ACTIVITY → Look below and pull out each line with the word "Projectinformation".

EXERCISE INPUTS →
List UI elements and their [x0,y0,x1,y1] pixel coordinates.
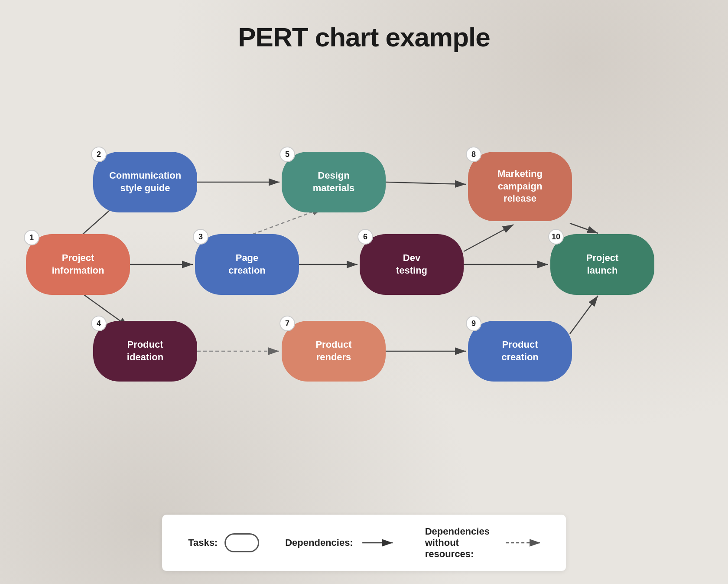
node-6-label: Devtesting [396,252,427,277]
page-container: PERT chart example [0,0,728,584]
node-3-label: Pagecreation [228,252,266,277]
node-4-label: Productideation [127,339,163,363]
node-10: Projectlaunch [550,234,654,295]
node-10-label: Projectlaunch [586,252,619,277]
badge-5: 5 [280,147,295,162]
node-9-label: Productcreation [501,339,539,363]
node-5: Designmaterials [282,152,386,212]
legend-tasks-label: Tasks: [188,537,218,548]
legend-solid-arrow [360,536,399,549]
badge-9: 9 [466,316,481,331]
svg-line-14 [570,296,598,334]
legend-no-resources-label: Dependencies without resources: [425,526,497,560]
legend-dependencies-label: Dependencies: [285,537,353,548]
node-1-label: Projectinformation [52,252,104,277]
badge-10: 10 [548,229,564,245]
node-2: Communicationstyle guide [93,152,197,212]
node-3: Pagecreation [195,234,299,295]
node-8: Marketingcampaignrelease [468,152,572,221]
legend-pill [224,533,259,552]
node-6: Devtesting [360,234,464,295]
badge-6: 6 [358,229,373,245]
legend-dashed-arrow [504,536,540,549]
node-7-label: Productrenders [315,339,351,363]
node-7: Productrenders [282,321,386,382]
legend-tasks: Tasks: [188,533,259,552]
badge-8: 8 [466,147,481,162]
badge-2: 2 [91,147,107,162]
node-2-label: Communicationstyle guide [109,170,181,194]
badge-7: 7 [280,316,295,331]
node-8-label: Marketingcampaignrelease [497,168,543,205]
svg-line-10 [464,225,514,251]
badge-4: 4 [91,316,107,331]
svg-line-13 [570,223,598,233]
chart-area: Projectinformation 1 Communicationstyle … [0,69,728,497]
node-9: Productcreation [468,321,572,382]
legend: Tasks: Dependencies: Dependencies withou… [162,515,566,571]
node-1: Projectinformation [26,234,130,295]
badge-3: 3 [193,229,208,245]
node-5-label: Designmaterials [313,170,355,194]
node-4: Productideation [93,321,197,382]
legend-dependencies: Dependencies: [285,536,399,549]
svg-line-9 [386,182,466,184]
legend-dependencies-no-resources: Dependencies without resources: [425,526,540,560]
badge-1: 1 [24,230,39,245]
page-title: PERT chart example [0,0,728,52]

FINAL ANSWER →
node-1-label: Projectinformation [52,252,104,277]
chart-area: Projectinformation 1 Communicationstyle … [0,69,728,497]
node-1: Projectinformation [26,234,130,295]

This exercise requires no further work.